After some general thoughts, or expert knowledge if anyone has it.

I know we are not meant to use flight socks etc because of the bloodflow etc, but when running is the proper compression clothing (I am thinking mainly of shorts/tights) OK as I have developed a bit of a weak hamstring but dont want to stop altogether for a few weeks as that will mean massive food intake changes!

I would only be wearing it during training runs, but dont want to invest in the proper stuff if it is a No-No.

Cheers
Malc


----------



## Northerner (Nov 3, 2013)

I wear Nike Men's Tech Tights to keep my legs warm when the weather gets cold and they do help with twinges in the muscles also. I find they also make a big difference on longer runs as they seem to reduce muscle fatigue. I've had mine for years, they are expensive to buy but last forever!  OK, I might look like Max Wall, but who cares! 
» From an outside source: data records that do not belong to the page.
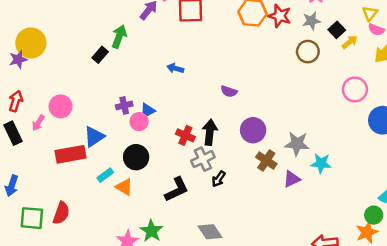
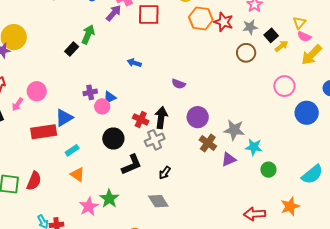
black circle: (136, 157) -> (113, 139), moved
black arrow: (219, 179) -> (165, 173), moved
orange triangle: (124, 187) -> (77, 174), moved
green circle: (374, 215) -> (268, 170), moved

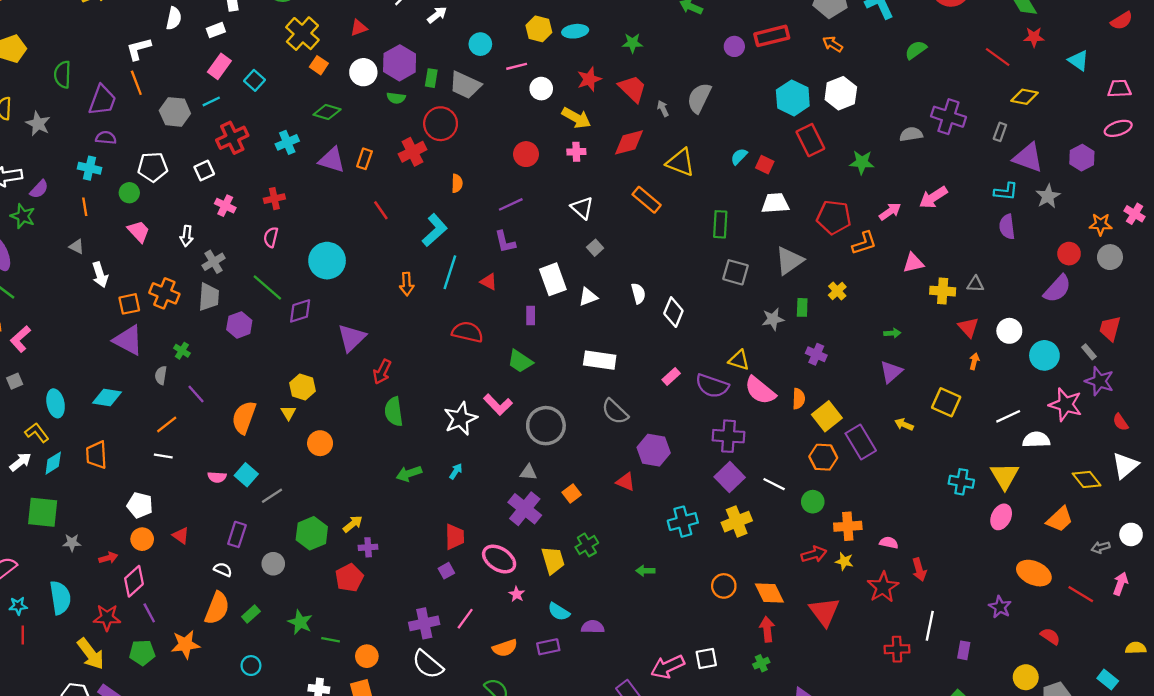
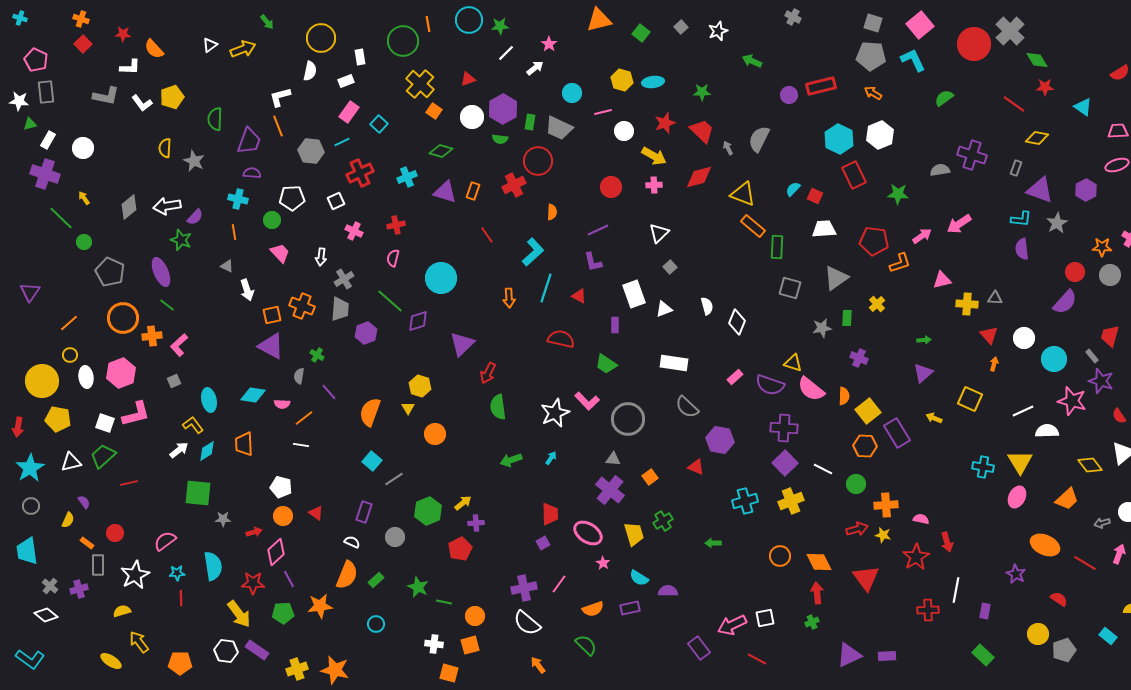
orange rectangle: (647, 200) -> (753, 226), moved
white triangle: (582, 208) -> (659, 233), turned 35
pink semicircle: (217, 477) -> (282, 404), moved

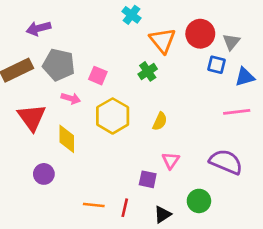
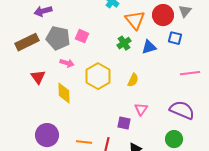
gray triangle: (231, 42) -> (185, 11), moved
pink square: (98, 76) -> (82, 36), moved
blue triangle: (245, 77) -> (149, 47), moved
red triangle: (32, 117) -> (38, 77), size x0.7
purple circle: (44, 174) -> (47, 135), moved, size x1.5
green circle: (199, 201) -> (174, 139), moved

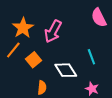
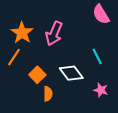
orange square: (33, 60) -> (37, 75), moved

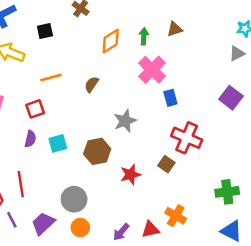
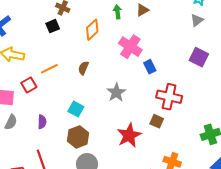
black square: (45, 31) -> (53, 26), moved
green arrow: (144, 36) -> (117, 12), moved
red square: (35, 109) -> (29, 85), moved
cyan square: (58, 143) -> (76, 109), moved, turned -35
brown hexagon: (97, 151) -> (78, 137), moved
red star: (130, 175) -> (129, 135), size x1.4

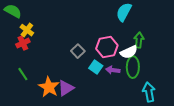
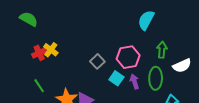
yellow cross: (27, 30) -> (51, 50), moved
white semicircle: (129, 52) -> (182, 66), moved
purple arrow: (113, 70) -> (134, 81), turned 64

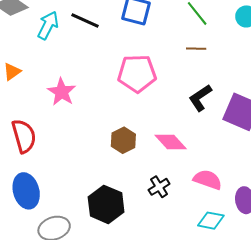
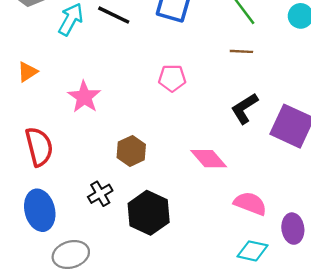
pink pentagon: (137, 73) -> (172, 78), size x0.6
brown hexagon: (123, 140) -> (131, 151), moved
black cross: (159, 187) -> (100, 194), moved
black hexagon: (106, 204) -> (149, 213), moved

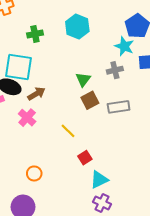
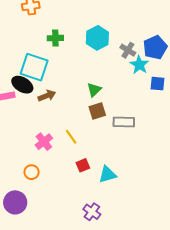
gray cross: (115, 70) -> (128, 50), moved, turned 35
pink cross: (27, 118) -> (44, 142), moved
cyan triangle: (99, 180) -> (107, 174), moved

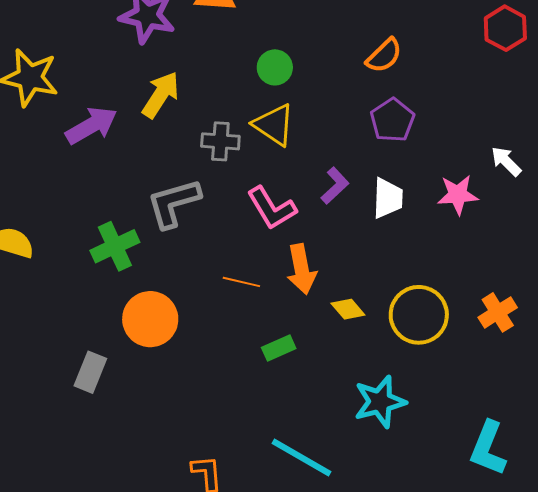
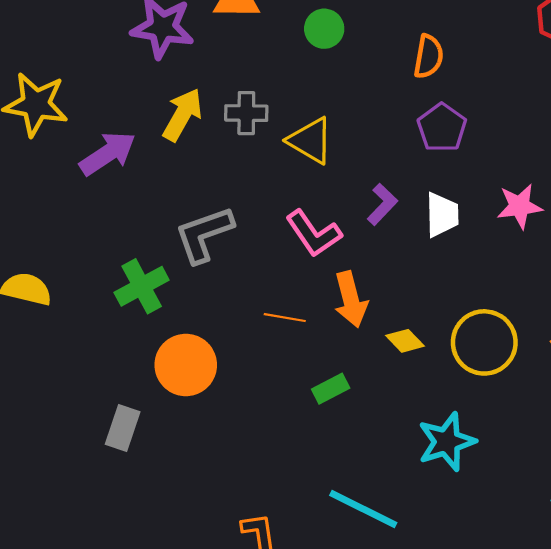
orange semicircle: (384, 56) -> (429, 56), turned -33
green circle: (275, 67) -> (324, 29), moved
gray cross: (220, 141) -> (246, 113), moved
Do take care with your injury though Malc, don't want to go making it worse by running before you are ready for it, might be worth seeing a sports physio for advice, or trying some non-impact alternatives like swimming or cycling to strengthen it. If you do run, make sure you get plenty of recovery time in between runs


----------



## HOBIE (Nov 7, 2013)

Good luck Malc on sorting


----------



## BigMalc (Nov 8, 2013)

Cheers guys, 

Need to get the mileage up a bit as got 3 halfs to do before the end of the year, so will keep trying to balance rest and efforts.

ttfn


----------



## Northerner (Nov 8, 2013)

BigMalc said:


> Cheers guys,
> 
> Need to get the mileage up a bit as got 3 halfs to do before the end of the year, so will keep trying to balance rest and efforts.
> 
> ttfn



THREE before the end of the year? You really have got the bug, haven't you!  Hope all goes well!


----------



## BigMalc (Nov 12, 2013)

Make that two at best as slight calf strain means this weekends one wont be happening!


----------



## Northerner (Nov 12, 2013)

BigMalc said:


> Make that two at best as slight calf strain means this weekends one wont be happening!



Grrr! So frustrating!  Hope you are back to full strength very soon!


----------